Exercise description → In the records that come next, find every line with "toolbar". Return those lines.

Listed entries →

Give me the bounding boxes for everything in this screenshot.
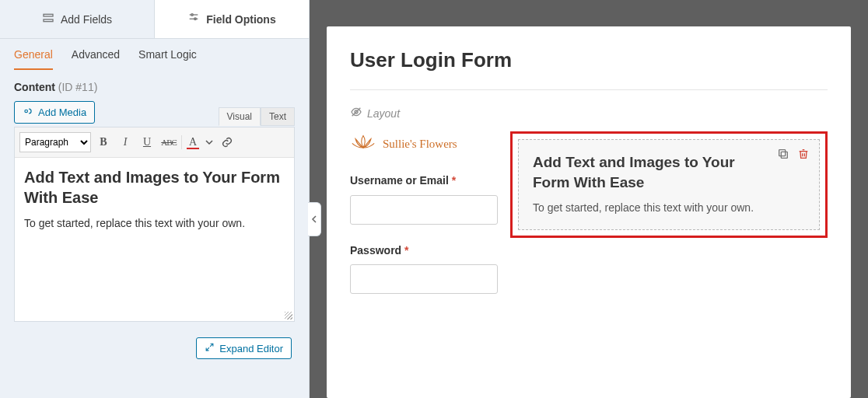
panel-top-tabs: Add Fields Field Options — [0, 0, 309, 39]
content-heading: Content (ID #11) — [14, 81, 295, 93]
brand-logo-text: Sullie's Flowers — [383, 138, 457, 151]
trash-icon[interactable] — [797, 148, 810, 163]
preview-canvas: User Login Form Layout — [327, 26, 851, 398]
expand-editor-button[interactable]: Expand Editor — [196, 337, 292, 359]
rich-text-editor: Visual Text Paragraph B I U ABC A — [14, 127, 295, 322]
preview-canvas-outer: User Login Form Layout — [310, 0, 868, 398]
svg-rect-0 — [44, 14, 53, 16]
block-format-select[interactable]: Paragraph — [19, 132, 91, 152]
tab-add-fields-label: Add Fields — [61, 13, 112, 26]
expand-editor-label: Expand Editor — [219, 343, 283, 354]
content-block[interactable]: Add Text and Images to Your Form With Ea… — [518, 139, 820, 230]
svg-rect-10 — [779, 150, 786, 156]
lotus-icon — [350, 131, 376, 156]
bold-button[interactable]: B — [94, 133, 113, 152]
layout-row: Sullie's Flowers Username or Email * — [350, 131, 828, 312]
content-block-body: To get started, replace this text with y… — [533, 201, 805, 214]
svg-rect-1 — [44, 19, 53, 22]
subtab-general[interactable]: General — [14, 48, 53, 70]
content-section: Content (ID #11) Add Media Visual Text P… — [0, 70, 309, 398]
tab-field-options-label: Field Options — [206, 13, 275, 26]
content-block-heading: Add Text and Images to Your Form With Ea… — [533, 152, 805, 192]
sliders-icon — [187, 12, 200, 26]
required-mark: * — [452, 174, 456, 187]
field-password-label: Password * — [350, 243, 498, 259]
text-color-caret[interactable] — [204, 138, 215, 146]
username-input[interactable] — [350, 195, 498, 225]
add-media-button[interactable]: Add Media — [14, 101, 95, 124]
required-mark: * — [404, 244, 408, 257]
subtab-advanced[interactable]: Advanced — [72, 48, 120, 70]
brand-logo: Sullie's Flowers — [350, 131, 498, 156]
block-actions — [777, 148, 810, 163]
editor-resize-handle[interactable] — [285, 312, 292, 319]
subtab-smart-logic[interactable]: Smart Logic — [138, 48, 197, 70]
field-username-label: Username or Email * — [350, 173, 498, 189]
add-media-label: Add Media — [38, 106, 86, 118]
link-button[interactable] — [218, 133, 236, 152]
tab-add-fields[interactable]: Add Fields — [0, 0, 155, 38]
content-id: (ID #11) — [58, 81, 98, 93]
panel-collapse-handle[interactable] — [308, 202, 321, 236]
editor-toolbar: Paragraph B I U ABC A — [15, 127, 294, 158]
editor-body-text: To get started, replace this text with y… — [24, 217, 285, 229]
eye-off-icon — [350, 106, 362, 120]
panel-sub-tabs: General Advanced Smart Logic — [0, 39, 309, 70]
editor-mode-tabs: Visual Text — [219, 107, 295, 126]
strike-button[interactable]: ABC — [159, 133, 178, 152]
layout-label: Layout — [350, 106, 828, 120]
tab-field-options[interactable]: Field Options — [155, 0, 309, 38]
duplicate-icon[interactable] — [777, 148, 789, 163]
sidebar-panel: Add Fields Field Options General Advance… — [0, 0, 310, 398]
toolbar-divider — [181, 135, 182, 149]
svg-point-6 — [25, 110, 28, 113]
password-input[interactable] — [350, 264, 498, 294]
mode-visual[interactable]: Visual — [219, 107, 261, 126]
selected-block-highlight: Add Text and Images to Your Form With Ea… — [510, 131, 828, 238]
svg-rect-9 — [781, 152, 787, 158]
underline-button[interactable]: U — [138, 133, 156, 152]
mode-text[interactable]: Text — [261, 107, 295, 126]
form-fields: Username or Email * Password * — [350, 173, 498, 294]
editor-body[interactable]: Add Text and Images to Your Form With Ea… — [15, 158, 294, 321]
media-icon — [23, 106, 33, 119]
text-color-button[interactable]: A — [185, 134, 201, 151]
italic-button[interactable]: I — [116, 133, 135, 152]
editor-heading-text: Add Text and Images to Your Form With Ea… — [24, 167, 285, 208]
add-fields-icon — [42, 12, 54, 26]
field-username[interactable]: Username or Email * — [350, 173, 498, 225]
field-password[interactable]: Password * — [350, 243, 498, 295]
expand-icon — [205, 342, 215, 354]
form-title: User Login Form — [350, 48, 828, 90]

Final answer →
editor-toolbar: Paragraph B I U ABC A — [15, 127, 294, 158]
toolbar-divider — [181, 135, 182, 149]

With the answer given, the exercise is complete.